L’informativa resa dal Ministro dell’Ambiente e della Sicurezza Energetica Pichetto Fratin al Consiglio dei Ministri sul futuro dei poli energetici di Brindisi e Civitavecchia suscita profonde perplessità. Da un lato, il Ministro non può che confermare gli impegni formalmente assunti – a partire dal PNIEC – relativi alla chiusura dell’esercizio a carbone delle due centrali entro il 31 dicembre 2025, dall’altro, però, viene ipotizzato un non meglio specificato ricorso a una “riserva fredda”, giustificata con riferimenti a una presunta emergenza internazionale che, allo stato attuale, appare poco plausibile e industrialmente ingiustificabile.

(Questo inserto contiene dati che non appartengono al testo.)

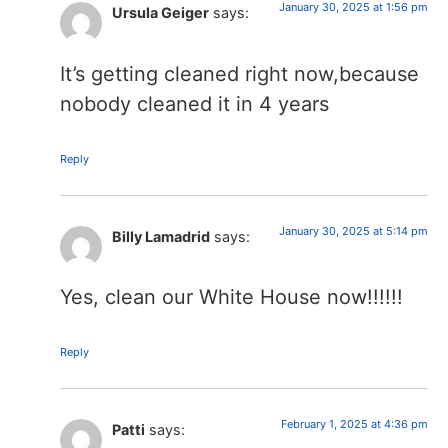
January 30, 2025 at 1:56 pm
Ursula Geiger
says:
It’s getting cleaned right now,because
nobody cleaned it in 4 years
Reply
January 30, 2025 at 5:14 pm
Billy Lamadrid
says:
Yes, clean our White House now!!!!!!
Reply
February 1, 2025 at 4:36 pm
Patti
says: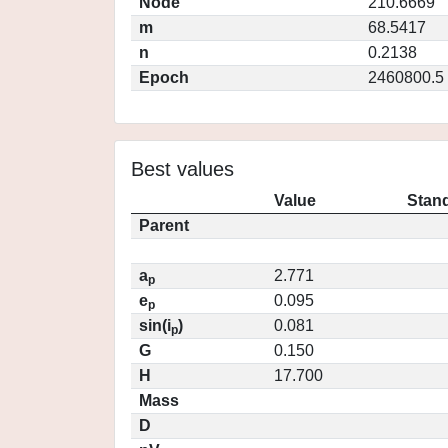
Node
210.6669
m
68.5417
n
0.2138
Epoch
2460800.5
Best values
Value
Stand
Parent
a
2.771
p
e
0.095
p
sin(i
)
0.081
p
G
0.150
H
17.700
Mass
D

A Brindisi, peraltro, Enel ha già anticipato a ottobre 2024 il phase-out dal carbone: un fatto che dimostra come esista una traiettoria industriale realistica orientata alla transizione energetica e alla crescita delle fonti rinnovabili, e che rende ancora meno comprensibile l’idea di mantenere gli impianti in una lunga fase di “stand-by”.
«Confermare l’uscita dal carbone è un atto dovuto, ma ipotizzare una “riserva fredda” senza motivazioni chiare e verificabili significa rischiare di trascinare i territori in una “lunga agonia industriale”, congelando bonifiche e riconversione e lasciando sospese lavoratrici e lavoratori dell’indotto», dichiarano Daniela Salzedo, presidente di Legambiente Puglia, e Doretto Marinazzo, presidente di Legambiente Brindisi.
Secondo Legambiente, la tesi della riserva fredda non regge su tre piani:
1) Piano industriale e autorizzativo
Non è chiaro quale legame concreto possa esserci tra una presunta emergenza (che si lascia intendere collegata al mercato del gas) e l’assetto industriale di centrali a carbone ormai dismesse o in dismissione, né come questa ipotesi si concili con gli iter e le prescrizioni delle “Autorizzazioni Integrate Ambientali (AIA)”.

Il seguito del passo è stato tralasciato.